It’s late Friday night.
I just finished a long week of work and I’m on my way to the airport to pick up my wife’s relatives who are staying with us for the weekend.
We go to the beach, my son’s friend has a birthday party, we take the kids to art camp, and the whole family goes out for a nice dinner—and that’s just Saturday!
Sunday is more of the same. It’s great family time, but it’s far from relaxing.
My wife and I end the weekend in scramble mode after getting last minute notice that our youngest son’s daycare will be closed on Monday.
We both work full time and need a plan ASAP…
A case of the Mondays
You know that scene in Office Space when Peter gets accused of having a case of the Mondays and nearly loses it on everyone around him?
That’s how Mondays used to feel for me.
I’d regularly roll into my work week hot on the heels of a busy weekend, check my to do list for the most important tasks I needed to get done and realize I was already exhausted.
Conventional wisdom made me feel worse.
Look up anything on productivity and you’re bound to find someone telling you to always do your most important work first.
Does that ever work for you?
It doesn’t for me.
I find it hard to get into deep work first thing on Monday after a fulfilling, but very full weekend. Mondays used to see me struggle to ramp up my burned out brain and attempt to tackle my most important tasks right away.
I regularly failed, felt guilty and started my weeks with entirely the wrong vibes.
How to make Mondays suck less
I decided to ignore conventional wisdom.
Doing deep work on Mondays wasn’t working for me. So, I tried shallow work instead.
Here’s what I do, you can try it too:
Create a list of all your mundane tasks (need doing, but don't need maximum brain power to do them)

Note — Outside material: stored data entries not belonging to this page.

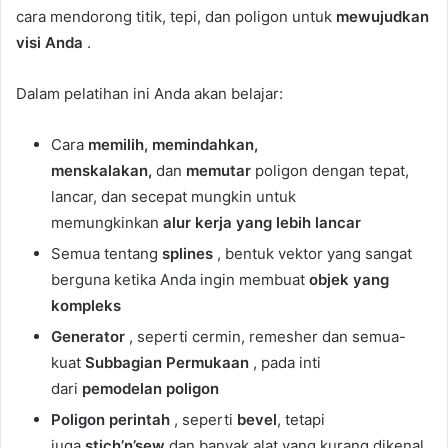
cara mendorong titik, tepi, dan poligon untuk
mewujudkan
visi Anda
.
Dalam pelatihan ini Anda akan belajar:
Cara
memilih, memindahkan,
menskalakan,
dan
memutar
poligon dengan tepat,
lancar, dan secepat mungkin untuk
memungkinkan
alur kerja yang lebih lancar
Semua tentang
splines
, bentuk vektor yang sangat
berguna ketika Anda ingin membuat
objek yang
kompleks
Generator
, seperti cermin, remesher dan semua-
kuat
Subbagian Permukaan
, pada inti
dari
pemodelan poligon
Poligon perintah
, seperti
bevel
, tetapi
juga
stich’n’sew
dan banyak alat yang kurang dikenal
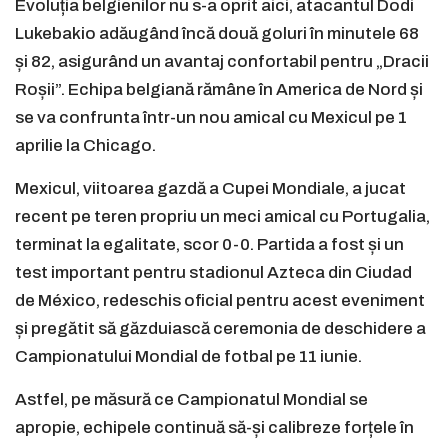
Evoluția belgienilor nu s-a oprit aici, atacantul Dodi
Lukebakio adăugând încă două goluri în minutele 68
și 82, asigurând un avantaj confortabil pentru „Dracii
Roșii”. Echipa belgiană rămâne în America de Nord și
se va confrunta într-un nou amical cu Mexicul pe 1
aprilie la Chicago.
Mexicul, viitoarea gazdă a Cupei Mondiale, a jucat
recent pe teren propriu un meci amical cu Portugalia,
terminat la egalitate, scor 0-0. Partida a fost și un
test important pentru stadionul Azteca din Ciudad
de México, redeschis oficial pentru acest eveniment
și pregătit să găzduiască ceremonia de deschidere a
Campionatului Mondial de fotbal pe 11 iunie.
Astfel, pe măsură ce Campionatul Mondial se
apropie, echipele continuă să-și calibreze forțele în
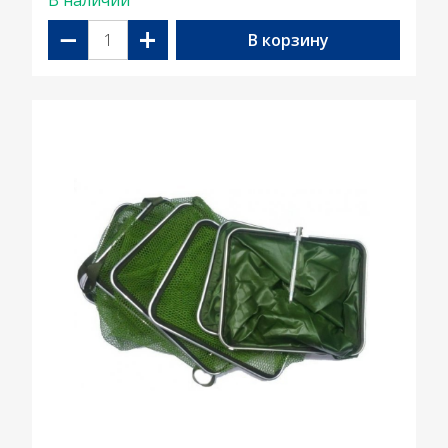
В наличии
−
+
В корзину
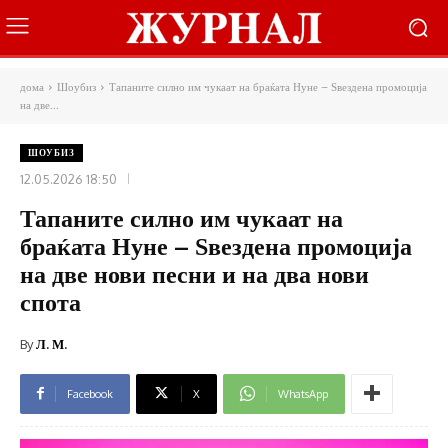
дома
Шоубиз
Тапаните силно им чукаат на браќата Нуне – Ѕвездена промоција
на две...
ШОУБИЗ
12.05.2026 18:50
Тапаните силно им чукаат на
браќата Нуне – Ѕвездена промоција
на две нови песни и на два нови
спота
By
Л. М.
Facebook
X
WhatsApp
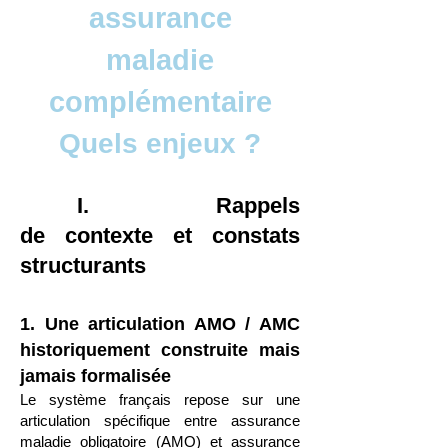
assurance
maladie
complémentaire
Quels enjeux ?
I. Rappels
de contexte et constats
structurants
1. Une articulation AMO / AMC
historiquement construite mais
jamais formalisée
Le système français repose sur une
articulation spécifique entre assurance
maladie obligatoire (AMO) et assurance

Jam them into whatever space you have available on Monday
Get as many of them done before end of day as possible
I focus on building momentum. Not on the most important, hardest to do tasks, but on all of the smaller ones that need doing and get in the way of bigger deliverables.
Examples of great mundane tasks include:
reviewing/providing feedback on documents
reading meeting minutes
clearing out emails
attending status meetings
driving your kid to your parent’s house because daycare is closed
Momentum Mondays
It’s much easier for your Monday brain to tackle mundane tasks first.
With them out of your way, your week will be clearer for you to dive into bigger deliverables when you’re better able to go deep.
When you accomplish a lot of mundane tasks on Monday, you’ll feel momentum that carriers you through to more successful weeks—that feel better too!
Today, when I hear someone call out a case of the Mondays, I smile. I actually like Mondays now that I focus on momentum.
I just wish our daycare had given us slightly more notice so the grandparents wouldn’t have had their Monday flipped upside down.
Try it yourself: Make a list of all the small tasks you need to get done and do them next Monday.
See how you feel when they’re out of your way, leaving the rest of your week free for your biggest tasks.